Each line from the one containing "手机：18685449313" through the end of the data below is to be output verbatim, with no lines added or left out.
══ Records
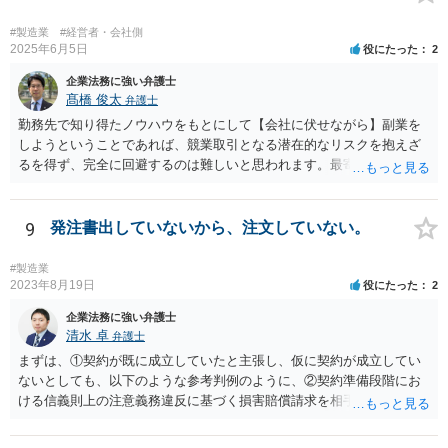
watch.jp/chokoben/media/transfer-restrictedstock） なお、弁護士を探
す場合の検索ワードとしては、「会社法 弁護士」「企業法務 弁護
#製造業
#経営者・会社側
士」「株式買取 弁護士」「株式評価 弁護士」「少数株主 弁護
2025年6月5日
役にたった
2
士」などが考えられます。非上場株式の評価や株主間紛争は企業法務
企業法務に強い弁護士
分野に含まれることが多いため、企業法務や会社法を取り扱っている
髙橋 俊太
弁護士
弁護士を探すのが一般的でしょう。
勤務先で知り得たノウハウをもとにして【会社に伏せながら】副業を
しようということであれば、競業取引となる潜在的なリスクを抱えざ
るを得ず、完全に回避するのは難しいと思われます。最寄りの弁護士
などに具体的な事情を説明した上で、個別に相談することをお勧めい
たします。
9
発注書出していないから、注文していない。
#製造業
2023年8月19日
役にたった
2
企業法務に強い弁護士
清水 卓
弁護士
まずは、①契約が既に成立していたと主張し、仮に契約が成立してい
ないとしても、以下のような参考判例のように、②契約準備段階にお
ける信義則上の注意義務違反に基づく損害賠償請求を相手会社にして
行くことが考えられます。 （参考） 【最判平成19年2月27日の裁判要
旨】 https://www.courts.go.jp/app/hanrei_jp/detail2?id=34183 「ＸがＡ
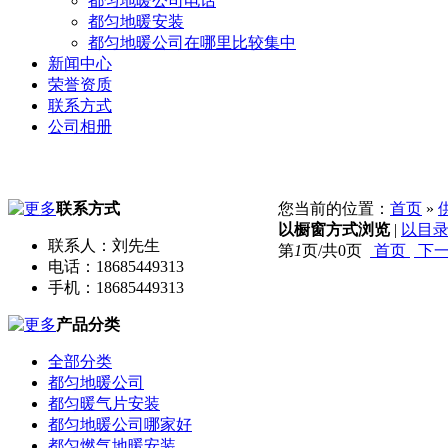
都匀地暖公司电话
都匀地暖安装
都匀地暖公司在哪里比较集中
新闻中心
荣誉资质
联系方式
公司相册
联系方式
您当前的位置：
首页
»
以橱窗方式浏览
|
以目
联系人：刘先生
第
1
页/共
0
页
首页
下
电话：18685449313
手机：18685449313
产品分类
全部分类
都匀地暖公司
都匀暖气片安装
都匀地暖公司哪家好
都匀燃气地暖安装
════
* _Written answer_
手机：18685449313
产品分类
全部分类
都匀地暖公司
都匀暖气片安装
都匀地暖公司哪家好
都匀燃气地暖安装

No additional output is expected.